ATI RN
ATI Comprehensive Exit Exam
1. A client with schizophrenia is experiencing delusions. Which of the following interventions should the nurse implement?
- A. Tell the client that their delusions are not real
- B. Encourage the client to explore the meaning behind their delusions
- C. Focus on the client's feelings rather than the delusions
- D. Challenge the client's delusions directly
Correct answer: C
Rationale: In caring for a client with schizophrenia experiencing delusions, it is essential to focus on the client's feelings rather than directly addressing or challenging the delusions. By focusing on the client's emotions, the nurse can build trust and rapport without reinforcing the delusions. Choice A is incorrect because directly telling the client that their delusions are not real may lead to confrontation or mistrust. Choice B is incorrect as encouraging exploration of the delusions may further validate them. Choice D is incorrect because challenging the client's delusions can escalate the situation and damage the therapeutic relationship.
2. A nurse is providing discharge teaching to a client following a cholecystectomy. Which of the following instructions should the nurse include?
- A. I should avoid lifting objects heavier than 5 pounds for 1 week.
- B. I can resume my usual activities after 2 weeks.
- C. I should expect to have pain in my right shoulder.
- D. I should follow a low-protein diet for 1 week.
Correct answer: C
Rationale: The correct answer is C. Pain in the right shoulder after a cholecystectomy is common due to residual gas from the procedure. Choices A, B, and D are incorrect. It is important to avoid heavy lifting for a longer period than just 1 week to prevent complications. Resuming usual activities after 2 weeks may not be appropriate depending on the individual's recovery. Following a low-protein diet is not a standard recommendation post-cholecystectomy.
3. A nurse is caring for a client who has a pulmonary embolism. The nurse should identify the effectiveness of the treatment by observing which of the following?

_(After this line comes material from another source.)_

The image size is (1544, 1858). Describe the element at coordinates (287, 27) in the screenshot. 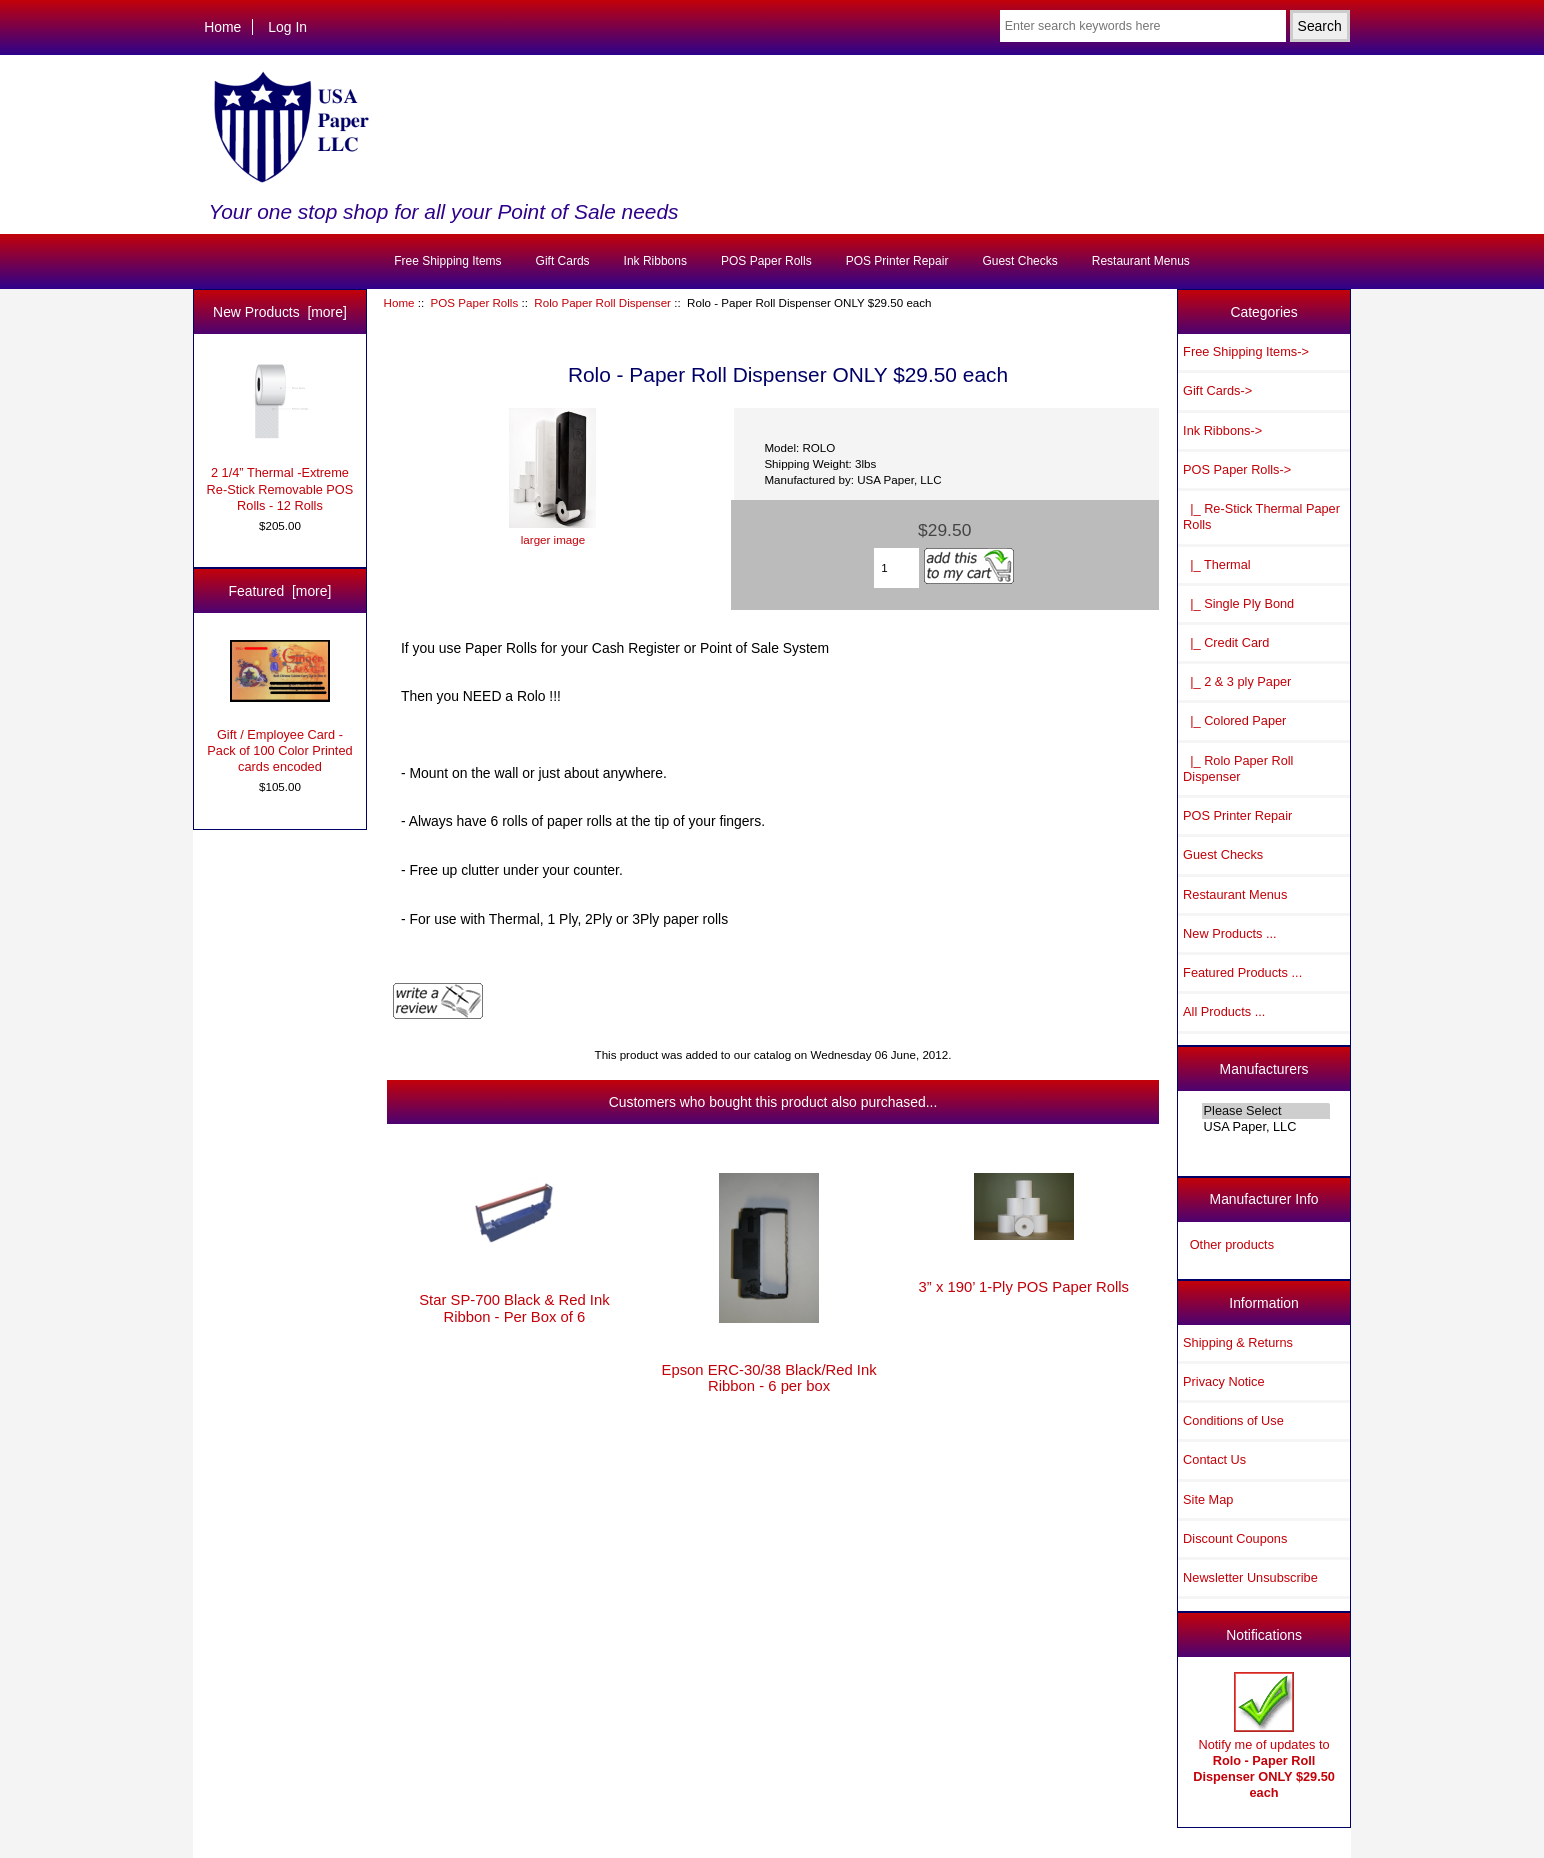 I see `Log In` at that location.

- A. A chest x-ray reveals increased density in all fields
- B. The client reports feeling less anxious
- C. Diminished breath sounds are auscultated bilaterally
- D. ABG results include pH 7.48, PaO2 77 mm Hg, and PaCO2 47 mm Hg
Correct answer: B
Rationale: The correct answer is B because when a client reports feeling less anxious, it suggests that the treatment for a pulmonary embolism is effective. This is a good indicator of the client's overall well-being and response to treatment. Choices A, C, and D are incorrect because a chest x-ray revealing increased density in all fields, diminished breath sounds auscultated bilaterally, and ABG results showing specific values do not directly correlate with the effectiveness of treatment for a pulmonary embolism. While these assessments are important for monitoring the client's condition, the client's subjective report of feeling less anxious provides a more direct insight into the impact of the treatment.
4. A healthcare provider is planning care for a client who is receiving total parenteral nutrition (TPN). Which of the following actions should the healthcare provider include?
- A. Administer 0.9% sodium chloride with the TPN.
- B. Change the TPN tubing every 24 hours.
- C. Weigh the client every 72 hours.
- D. Flush the TPN line with heparin.
Correct answer: B
Rationale: The correct action the healthcare provider should include is changing the TPN tubing every 24 hours to decrease the risk of infection. Administering 0.9% sodium chloride with TPN is not typically recommended as it can cause chemical instability. Weighing the client every 72 hours is important but not directly related to TPN administration. Flushing the TPN line with heparin is not a standard practice and not recommended as it can increase the risk of complications.
5. A client with gastroesophageal reflux disease (GERD) is receiving teaching from a nurse. Which of the following instructions should the nurse include?
- A. Lie down after meals to reduce discomfort.
- B. Limit fluid intake to 1 liter per day.
- C. Avoid eating spicy foods.
- D. Eat three large meals each day.
Correct answer: C
Rationale: The correct answer is C: 'Avoid eating spicy foods.' Spicy foods can exacerbate symptoms of GERD by irritating the esophagus and causing discomfort. It is important for clients with GERD to avoid spicy foods to help manage their condition. Choices A, B, and D are incorrect. A client with GERD should not lie down after meals as this can worsen symptoms, limiting fluid intake to only 1 liter per day may not be appropriate for everyone, and eating three large meals each day can put pressure on the stomach and worsen GERD symptoms.